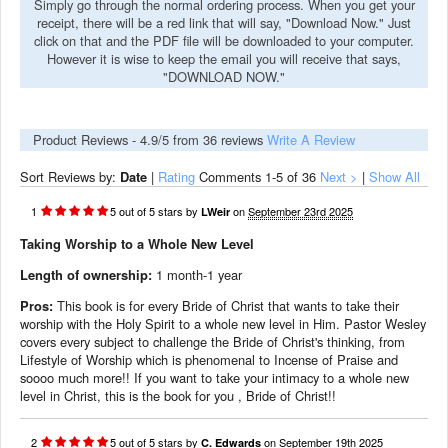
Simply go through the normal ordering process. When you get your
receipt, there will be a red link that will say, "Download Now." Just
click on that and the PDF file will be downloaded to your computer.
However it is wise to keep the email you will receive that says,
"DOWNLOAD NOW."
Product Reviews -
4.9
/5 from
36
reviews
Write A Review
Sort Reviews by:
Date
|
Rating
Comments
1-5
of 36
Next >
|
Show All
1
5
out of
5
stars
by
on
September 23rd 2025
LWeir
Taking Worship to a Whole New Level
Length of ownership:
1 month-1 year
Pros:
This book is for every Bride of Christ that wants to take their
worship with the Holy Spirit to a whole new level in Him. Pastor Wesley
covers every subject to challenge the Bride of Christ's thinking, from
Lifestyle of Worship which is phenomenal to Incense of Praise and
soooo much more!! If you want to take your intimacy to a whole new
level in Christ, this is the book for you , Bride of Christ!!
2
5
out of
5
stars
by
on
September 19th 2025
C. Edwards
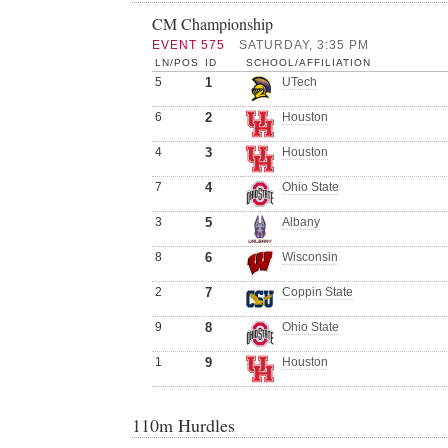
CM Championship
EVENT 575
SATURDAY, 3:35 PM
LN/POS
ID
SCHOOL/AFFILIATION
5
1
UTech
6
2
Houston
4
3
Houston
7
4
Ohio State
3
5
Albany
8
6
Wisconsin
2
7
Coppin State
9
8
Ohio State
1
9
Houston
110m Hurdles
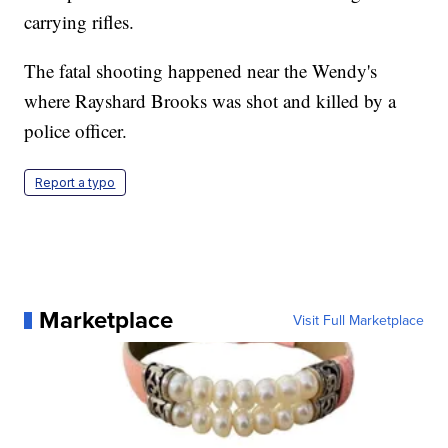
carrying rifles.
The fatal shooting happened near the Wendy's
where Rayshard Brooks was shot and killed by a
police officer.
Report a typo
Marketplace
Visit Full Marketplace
==
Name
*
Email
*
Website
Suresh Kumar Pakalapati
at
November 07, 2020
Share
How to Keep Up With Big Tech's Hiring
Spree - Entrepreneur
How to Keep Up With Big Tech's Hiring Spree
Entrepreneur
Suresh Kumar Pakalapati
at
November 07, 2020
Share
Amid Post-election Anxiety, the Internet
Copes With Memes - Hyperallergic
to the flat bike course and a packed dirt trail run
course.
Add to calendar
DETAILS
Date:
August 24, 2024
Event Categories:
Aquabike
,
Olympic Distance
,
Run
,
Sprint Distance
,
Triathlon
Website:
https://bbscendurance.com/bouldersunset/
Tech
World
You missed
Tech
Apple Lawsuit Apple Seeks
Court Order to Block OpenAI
* * *
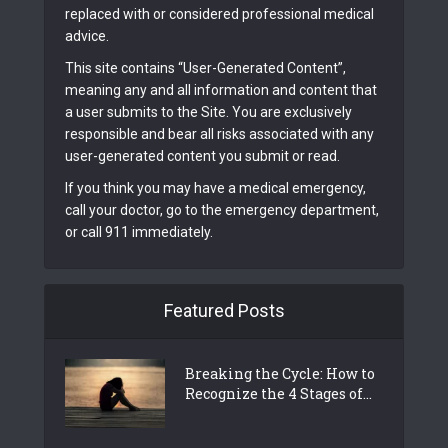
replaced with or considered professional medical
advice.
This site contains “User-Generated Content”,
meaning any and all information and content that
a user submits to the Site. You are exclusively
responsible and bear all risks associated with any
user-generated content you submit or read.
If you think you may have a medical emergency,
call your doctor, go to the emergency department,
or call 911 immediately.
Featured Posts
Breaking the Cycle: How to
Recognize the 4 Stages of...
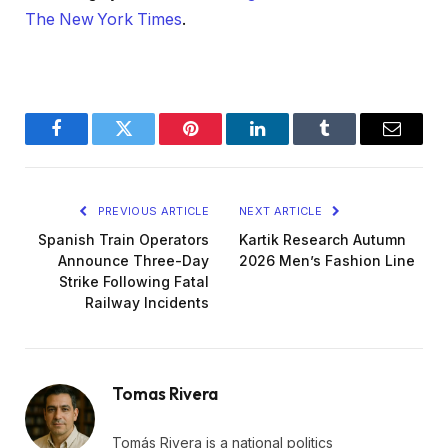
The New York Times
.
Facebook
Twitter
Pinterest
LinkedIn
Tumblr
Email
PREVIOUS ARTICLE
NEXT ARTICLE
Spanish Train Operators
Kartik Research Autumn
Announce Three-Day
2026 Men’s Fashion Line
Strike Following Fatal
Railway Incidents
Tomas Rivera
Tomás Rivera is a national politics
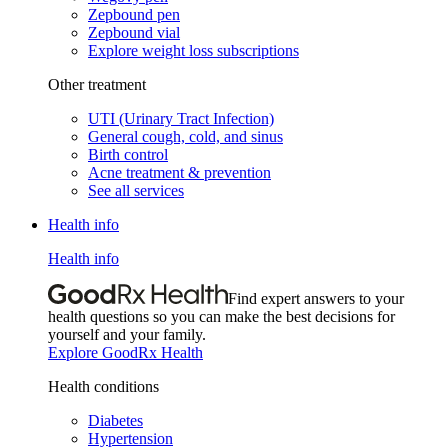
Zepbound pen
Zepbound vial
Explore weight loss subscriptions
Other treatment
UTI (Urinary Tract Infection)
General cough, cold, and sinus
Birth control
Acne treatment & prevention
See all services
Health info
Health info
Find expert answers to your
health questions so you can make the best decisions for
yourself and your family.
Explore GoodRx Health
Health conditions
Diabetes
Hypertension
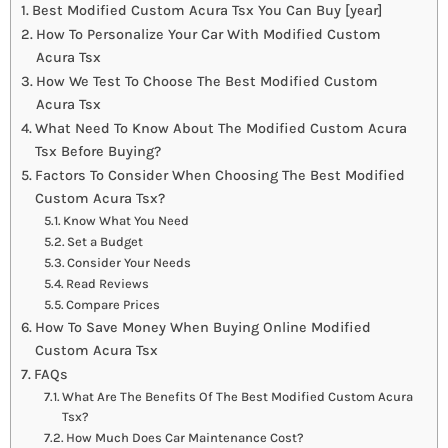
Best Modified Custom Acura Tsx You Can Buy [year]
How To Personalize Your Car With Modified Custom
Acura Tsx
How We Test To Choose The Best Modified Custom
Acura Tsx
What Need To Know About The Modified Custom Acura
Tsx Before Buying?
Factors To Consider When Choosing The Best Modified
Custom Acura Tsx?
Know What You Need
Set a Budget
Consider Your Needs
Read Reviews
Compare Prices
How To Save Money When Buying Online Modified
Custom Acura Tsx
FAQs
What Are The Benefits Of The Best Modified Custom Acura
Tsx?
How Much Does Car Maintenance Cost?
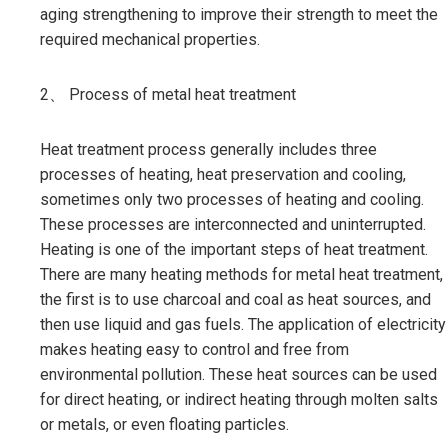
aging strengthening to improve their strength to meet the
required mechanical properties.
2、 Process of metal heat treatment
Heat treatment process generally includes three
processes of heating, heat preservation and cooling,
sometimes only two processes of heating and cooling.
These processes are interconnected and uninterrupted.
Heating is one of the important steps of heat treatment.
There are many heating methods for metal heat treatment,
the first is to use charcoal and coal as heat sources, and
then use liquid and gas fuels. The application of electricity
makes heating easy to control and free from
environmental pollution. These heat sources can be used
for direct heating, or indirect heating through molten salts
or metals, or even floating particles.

* YOUR GOAL *
In the data above, find the line that contains "required mechanical properties." and the line that contains "then use liquid". Repeat exactly those lines and every line between them, and only those.

* OUTPUT *
required mechanical properties.
2、 Process of metal heat treatment
Heat treatment process generally includes three
processes of heating, heat preservation and cooling,
sometimes only two processes of heating and cooling.
These processes are interconnected and uninterrupted.
Heating is one of the important steps of heat treatment.
There are many heating methods for metal heat treatment,
the first is to use charcoal and coal as heat sources, and
then use liquid and gas fuels. The application of electricity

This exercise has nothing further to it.